Data to examine:
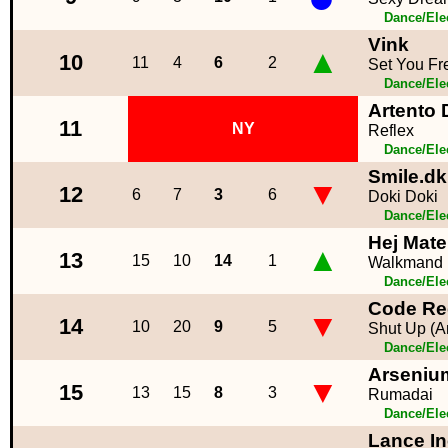
Dance/Ele
Vink
▲
10
11
4
6
2
Set You Fr
Dance/Ele
Artento 
11
NY
Reflex
Dance/Ele
Smile.dk
▼
12
6
7
3
6
Doki Doki
Dance/Ele
Hej Mate
▲
13
15
10
14
1
Walkmand
Dance/Ele
Code Re
▼
14
10
20
9
5
Shut Up (A
Dance/Ele
Arseniu
▼
15
13
15
8
3
Rumadai
Dance/Ele
Lance In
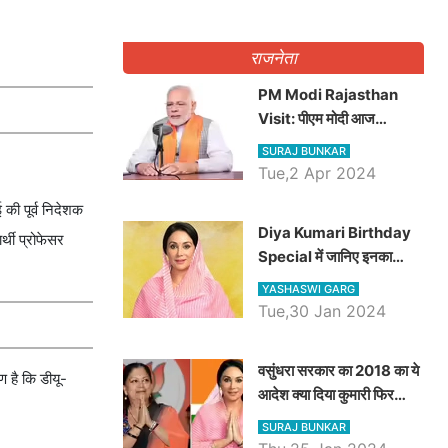
राजनेता
PM Modi Rajasthan
Visit: पीएम मोदी आज
राजस्थान में कोटपूतली में करेंगे
SURAJ BUNKAR
विशाल रैली, एक सभा से 8 सीटों
Tue,2 Apr 2024
पर साधेगें निशाना
 की पूर्व निदेशक
Diya Kumari Birthday
्थी प्रोफेसर
Special में जानिए इनका
राजकुमारी से राजस्थान की
YASHASWI GARG
डिप्टी सीएम बनने तक का सफर,
Tue,30 Jan 2024
एक क्लिक में जाने पूरा जीवन
परिचय
वसुंधरा सरकार का 2018 का ये
ण है कि डीयू-
आदेश क्या दिया कुमारी फिर
करेंगी लागू? कांग्रेस सरकार ने
SURAJ BUNKAR
किया था निरस्त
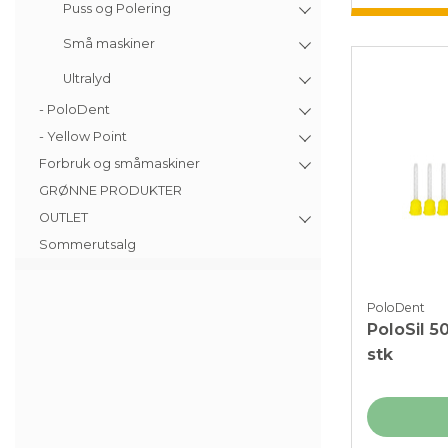
Puss og Polering
Små maskiner
Ultralyd
- PoloDent
- Yellow Point
Forbruk og småmaskiner
GRØNNE PRODUKTER
OUTLET
Sommerutsalg
PoloDent
PoloSil 5
stk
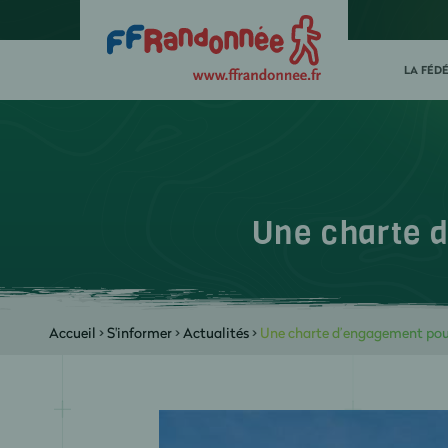
LA FÉD
Une charte 
Accueil
>
S'informer
>
Actualités
>
Une charte d’engagement pour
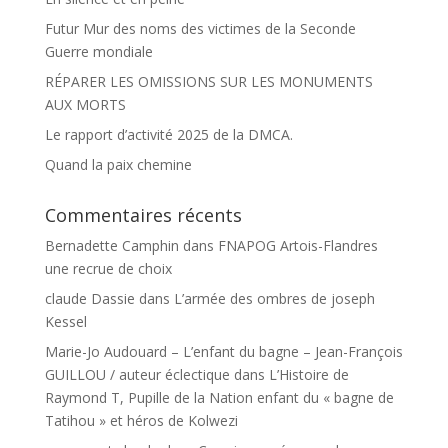
Futur Mur des noms des victimes de la Seconde
Guerre mondiale
RÉPARER LES OMISSIONS SUR LES MONUMENTS
AUX MORTS
Le rapport d’activité 2025 de la DMCA.
Quand la paix chemine
Commentaires récents
Bernadette Camphin
dans
FNAPOG Artois-Flandres
une recrue de choix
claude Dassie
dans
L’armée des ombres de joseph
Kessel
Marie-Jo Audouard – L’enfant du bagne – Jean-François
GUILLOU / auteur éclectique
dans
L’Histoire de
Raymond T, Pupille de la Nation enfant du « bagne de
Tatihou » et héros de Kolwezi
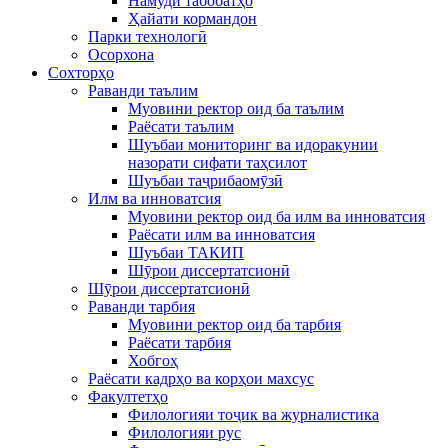
Намуди табобатҳо
Ҳайати кормандон
Парки технологӣ
Осорхона
Сохторҳо
Раванди таълим
Муовини ректор оид ба таълим
Раёсати таълим
Шуъбаи мониторинг ва идоракунии
назорати сифати таҳсилот
Шуъбаи таҷрибаомӯзӣ
Илм ва инноватсия
Муовини ректор оид ба илм ва инноватсия
Раёсати илм ва инноватсия
Шуъбаи ТАКИП
Шӯрои диссертатсионӣ
Шӯрои диссертатсионӣ
Раванди тарбия
Муовини ректор оид ба тарбия
Раёсати тарбия
Хобгоҳ
Раёсати кадрҳо ва корҳои махсус
Факултетҳо
Филологияи тоҷик ва журналистика
Филологияи рус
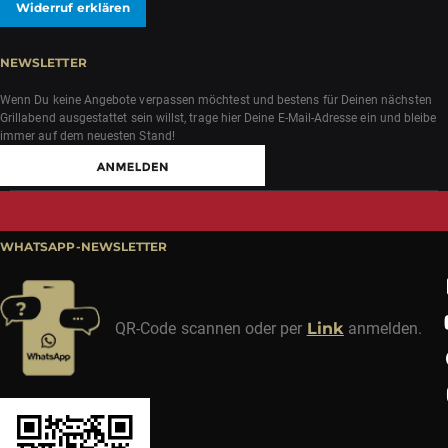
Widerruf erklären
NEWSLETTER
Wenn Du keine Angebote verpassen möchtest und bestens für Deinen nächsten
Grillabend ausgestattet sein willst, trage hier Deine E-Mail-Adresse ein und bleibe
immer auf dem neuesten Stand!
WHATSAPP-NEWSLETTER
QR-Code scannen oder per
Link
anmelden.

What is required: In the records above, everything from the line with "करेंगी लागू? कांग्रेस सरकार ने" down to the line with "Guerre mondiale" is to be set down exactly, both ends included, with no pictures and no other lines.

Answer space:
करेंगी लागू? कांग्रेस सरकार ने
SURAJ BUNKAR
किया था निरस्त
Puss og Polering
Små maskiner
Ultralyd
- PoloDent
- Yellow Point
Forbruk og småmaskiner
GRØNNE PRODUKTER
OUTLET
Sommerutsalg
PoloDent
PoloSil 5
stk
LA FÉD
Une charte 
Accueil
>
S'informer
>
Actualités
>
Une charte d’engagement pour
Futur Mur des noms des victimes de la Seconde
Guerre mondiale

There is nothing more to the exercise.